Eugene stared, pale-faced, watching as Vonjo dropped the blood-dripping head onto the cracked ground. Then Vonjo crouched and tilted his head, as if trying to recall something.

He muttered to himself. "What was it again? Something about blood refinement... purification. Right."

And then, to Eugene's disbelief, Vonjo began carefully removing sections of the creature's head. Not hacking—carving, as if peeling layers of meat. With each movement, he talked.

"This here—see that grayish tint? That's soul sludge. Can't have that mixing with human blood. It'll eat away the mana pathways."

He pulled out a tendon. "This looks useful, but it's laced with corruption threads. Subtle, but fatal. Toss."

He slashed across a gland near the eye. "Ugh. Smells like sulfur mixed with bile. Nope. That's a full body parasite center. Won't do."

Eugene stared in a mixture of horror and awe as Vonjo kept talking—lecturing even—about all the minute impurities, curses, deformities, and spiritual decay that could be laced within Hell Beast blood. 

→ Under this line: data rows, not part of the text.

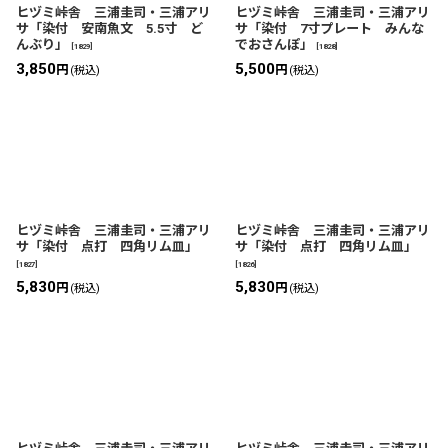
ヒヅミ峠舎 三浦圭司・三浦アリ
ヒヅミ峠舎 三浦圭司・三浦アリ
サ「染付 安南魚文 5.5寸 ど
サ「染付 7寸プレート みんな
んぶり」
でおさんぽ」
[
1829
]
[
1828
]
3,850
5,500
円
円
(税込)
(税込)
ヒヅミ峠舎 三浦圭司・三浦アリ
ヒヅミ峠舎 三浦圭司・三浦アリ
サ「染付 点打 四角リム皿」
サ「染付 点打 四角リム皿」
[
1827
]
[
1826
]
5,830
5,830
円
円
(税込)
(税込)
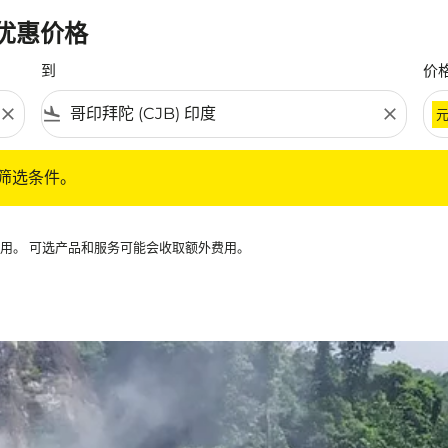
最优惠价格
到
价
close
flight_land
close
条件。
筛选条件。
可用。 可选产品和服务可能会收取额外费用。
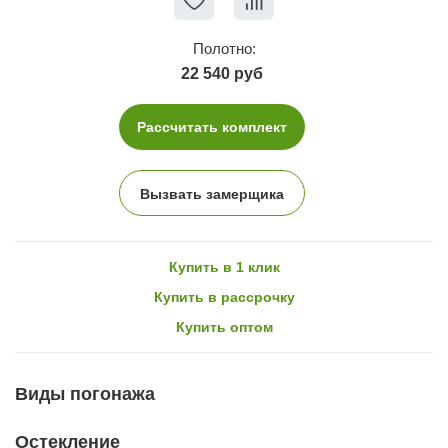
Полотно:
22 540 руб
Рассчитать комплект
Вызвать замерщика
Купить в 1 клик
Купить в рассрочку
Купить оптом
Виды погонажа
Остекление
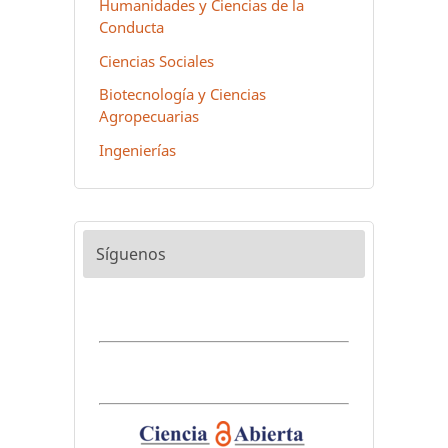
Humanidades y Ciencias de la
Conducta
Ciencias Sociales
Biotecnología y Ciencias
Agropecuarias
Ingenierías
Síguenos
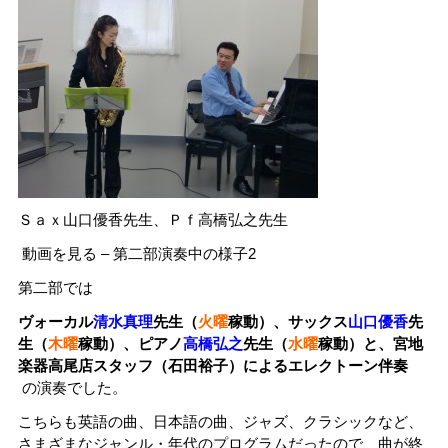
Ｓａｘ山口優香先生、Ｐｆ高橋弘之先生
動画を見る – 第二部演奏中の様子2
第二部では
ヴォーカル
清水真理
先生（
火曜
稼動）、サックス
山口優香
先
生（
木曜
稼動）、ピアノ
高橋弘之
先生（
水曜
稼動）
と、
宮地
楽器高尾店スタッフ（石田裕子）によるエレクトーン伴奏
の演奏でした。
こちらも英語の曲、日本語の曲、ジャズ、クラシックなど、
さまざまなジャンル・年代のプログラムだったので、曲が終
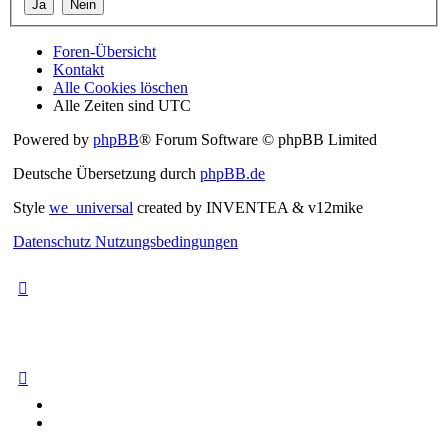
Foren-Übersicht
Kontakt
Alle Cookies löschen
Alle Zeiten sind
UTC
Powered by
phpBB
® Forum Software © phpBB Limited
Deutsche Übersetzung durch
phpBB.de
Style
we_universal
created by INVENTEA & v12mike
Datenschutz
Nutzungsbedingungen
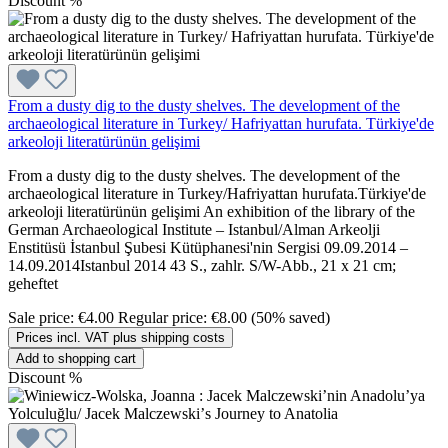
Discount
%
From a dusty dig to the dusty shelves. The development of the
archaeological literature in Turkey/ Hafriyattan hurufata. Türkiye'de
arkeoloji literatürünün gelişimi
From a dusty dig to the dusty shelves. The development of the
archaeological literature in Turkey/Hafriyattan hurufata.Türkiye'de
arkeoloji literatürünün gelişimi An exhibition of the library of the
German Archaeological Institute – Istanbul/Alman Arkeolji
Enstitüsü İstanbul Şubesi Kütüphanesi'nin Sergisi 09.09.2014 –
14.09.2014Istanbul 2014 43 S., zahlr. S/W-Abb., 21 x 21 cm;
geheftet
Sale price:
€4.00
Regular price:
€8.00
(50% saved)
Prices incl. VAT plus shipping costs
Add to shopping cart
Discount
%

He described how some of them were born with innate venom in their marrow, or how others carried unstable mana pulses that could rupture a mortal heart upon absorption.

"So what you really want," Vonjo continued, holding up a small, shimmering orb of filtered crimson energy, "is this. This here's the pure blood. The rest? Garbage. Unrefined. Risky."

The bullet comments were speechless for once.

Eugene felt like he was watching a surgeon operating on a divine beast. 

Except the surgeon was barefoot, sarcastic, and holding body parts like groceries.

After what felt like forever, Vonjo finally straightened up.

"Done," he said, wiping his hands on what was left of the beast's hide.

He turned toward Eugene and nodded. "Let's try it on your father."